Hier oben ist die Welt eine andere. Vor der zartrosa angestrichenen Schule sind einige Esel angebunden. Fahrräder gibt es hier keine. Als wir mit dem „Sand Metallic“ lackierten Land Cruiser vorbeikommen, wirken wir auf die Kinder mutmaßlich wie Wesen aus einer anderen Welt. Freundlich winkend verabschiedet der Nachwuchs uns wieder. Wir halten mehrmals inmitten von Schafherden oder vor bellenden Hunden.
Nachmittags sieht das Auto aus, als ob die eigentlich schwarzen Stoßfänger, Radläufe und Schweller in Wagenfarbe lackiert worden wären, ebenso Felgen nebst Bereifung.
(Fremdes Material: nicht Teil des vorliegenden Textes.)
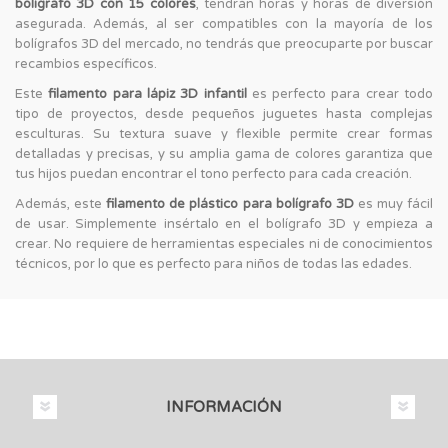
bolígrafo 3D con 15 colores
, tendrán horas y horas de diversión
asegurada. Además, al ser compatibles con la mayoría de los
bolígrafos 3D del mercado, no tendrás que preocuparte por buscar
recambios específicos.
Este
filamento para lápiz 3D infantil
es perfecto para crear todo
tipo de proyectos, desde pequeños juguetes hasta complejas
esculturas. Su textura suave y flexible permite crear formas
detalladas y precisas, y su amplia gama de colores garantiza que
tus hijos puedan encontrar el tono perfecto para cada creación.
Además, este
filamento de plástico para bolígrafo 3D
es muy fácil
de usar. Simplemente insértalo en el bolígrafo 3D y empieza a
crear. No requiere de herramientas especiales ni de conocimientos
técnicos, por lo que es perfecto para niños de todas las edades.
INFORMACIÓN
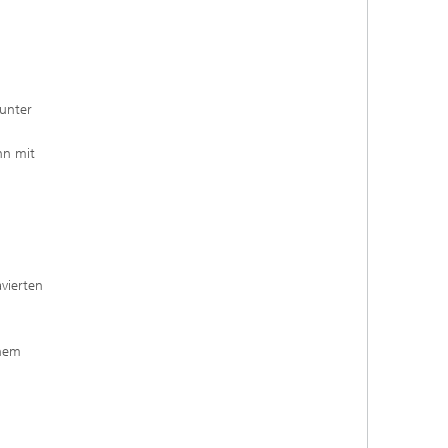
unter
hn mit
vierten
inem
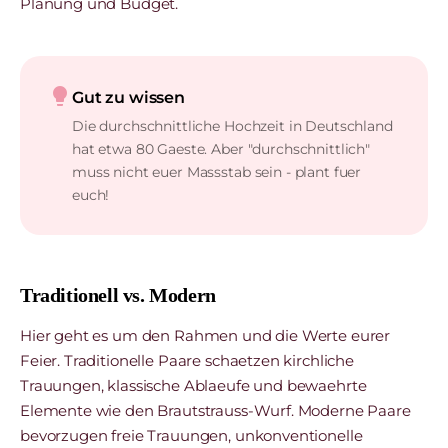
Planung und Budget.
lightbulb
Gut zu wissen
Die durchschnittliche Hochzeit in Deutschland
hat etwa 80 Gaeste. Aber "durchschnittlich"
muss nicht euer Massstab sein - plant fuer
euch!
Traditionell vs. Modern
Hier geht es um den Rahmen und die Werte eurer
Feier. Traditionelle Paare schaetzen kirchliche
Trauungen, klassische Ablaeufe und bewaehrte
Elemente wie den Brautstrauss-Wurf. Moderne Paare
bevorzugen freie Trauungen, unkonventionelle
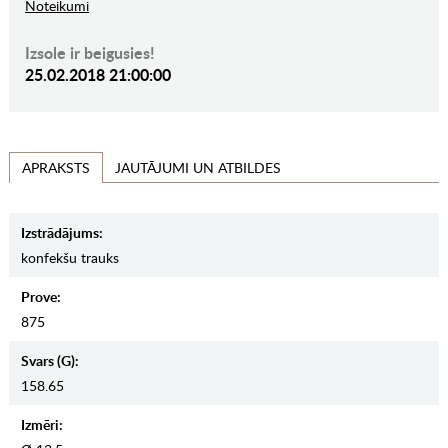
Noteikumi
Izsole ir beigusies!
25.02.2018 21:00:00
JAUTĀJUMI UN ATBILDES
APRAKSTS
Izstrādājums:
konfekšu trauks
Prove:
875
Svars (g):
158.65
Izmēri:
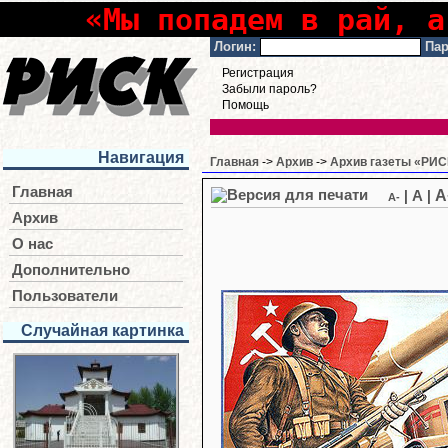
«Мы попадем в рай, а
Логин:
Пар
Регистрация
Забыли пароль?
Помощь
Навигация
Главная
->
Архив
->
Архив газеты «РИСК
Главная
A
|
A
|
A-
Архив
О нас
Дополнительно
Пользователи
Случайная картинка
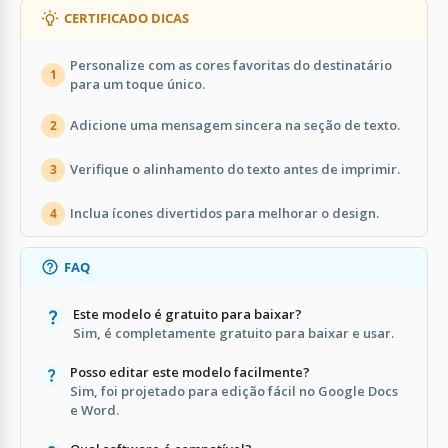
CERTIFICADO DICAS
Personalize com as cores favoritas do destinatário
1
para um toque único.
Adicione uma mensagem sincera na seção de texto.
2
Verifique o alinhamento do texto antes de imprimir.
3
Inclua ícones divertidos para melhorar o design.
4
FAQ
Este modelo é gratuito para baixar?
Sim, é completamente gratuito para baixar e usar.
Posso editar este modelo facilmente?
Sim, foi projetado para edição fácil no Google Docs
e Word.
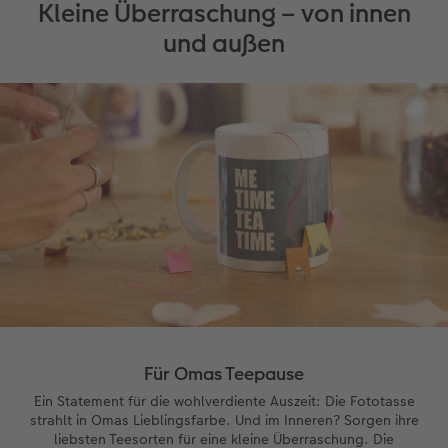
Kleine Überraschung – von innen
und außen
Anleitungen & Hilfe
Aktionen
im Wunschformat
Digitale Grußkarte
CEWE myPhotos
Inspiration
Extras
Neuheiten
CEWE myPhotos
Neuheiten
Neuheiten
Extras
Neuheiten
Aktionen
Aktionen
Aktionen
Aktionen
Für Omas Teepause
Ein Statement für die wohlverdiente Auszeit: Die Fototasse
strahlt in Omas Lieblingsfarbe. Und im Inneren? Sorgen ihre
liebsten Teesorten für eine kleine Überraschung. Die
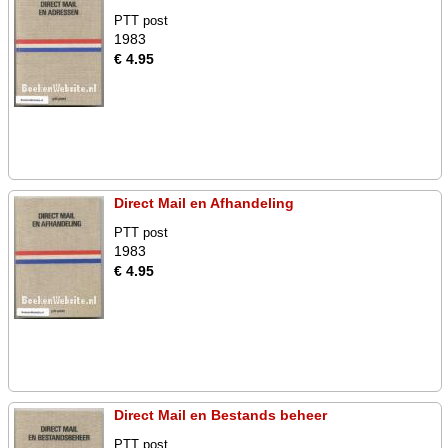
PTT post
1983
€ 4.95
Direct Mail en Afhandeling
PTT post
1983
€ 4.95
Direct Mail en Bestands beheer
PTT post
Ein leichter Sandteppich legt sich auf das Cockpit. Der Funktionalität im Toyota Land Cruiser tut all das keinen Abbruch, lediglich die elektrischen Fensterheber sollten wir jetzt lieber nicht allzu oft bedienen. Irgendwann sind wir wieder im Tal, Schotter und Matsch werden von Asphalt abgelöst. Die adaptive Geschwindigkeitsregelanlage, eingestellt auf das in Marokko erlaubte Landstraßentempo von 90 km/h, arbeitet zuverlässig und bremst auch vor Kurven sanft ab.
Zeit, einen Blick auf den Bordcomputer zu werden. Das gestaltet sich etwas kompliziert. Wie in anderen Toyotas auch empfiehlt es sich, für die zielsichere Konfiguration der digitalen Instrumente Zeit für eine Trockenübung vor dem Losfahren einzulegen. 14,4 Liter Diesel haben wir, über den Tag verteilt, je 100 Kilometer verbraucht. Angesichts der vielen Stunden im harten Offroad-Einsatz hätten wir mit einem deutlich höheren Wert gerechnet. Die Bandbreite zeigt sich am nächsten Tag. Im Flachlandverehr mit Landstraßen und einigen Ortsdurchfahrten sinkt der Wert – laut Bordcomputer – auf 6,8 Liter je 100 Kilometer.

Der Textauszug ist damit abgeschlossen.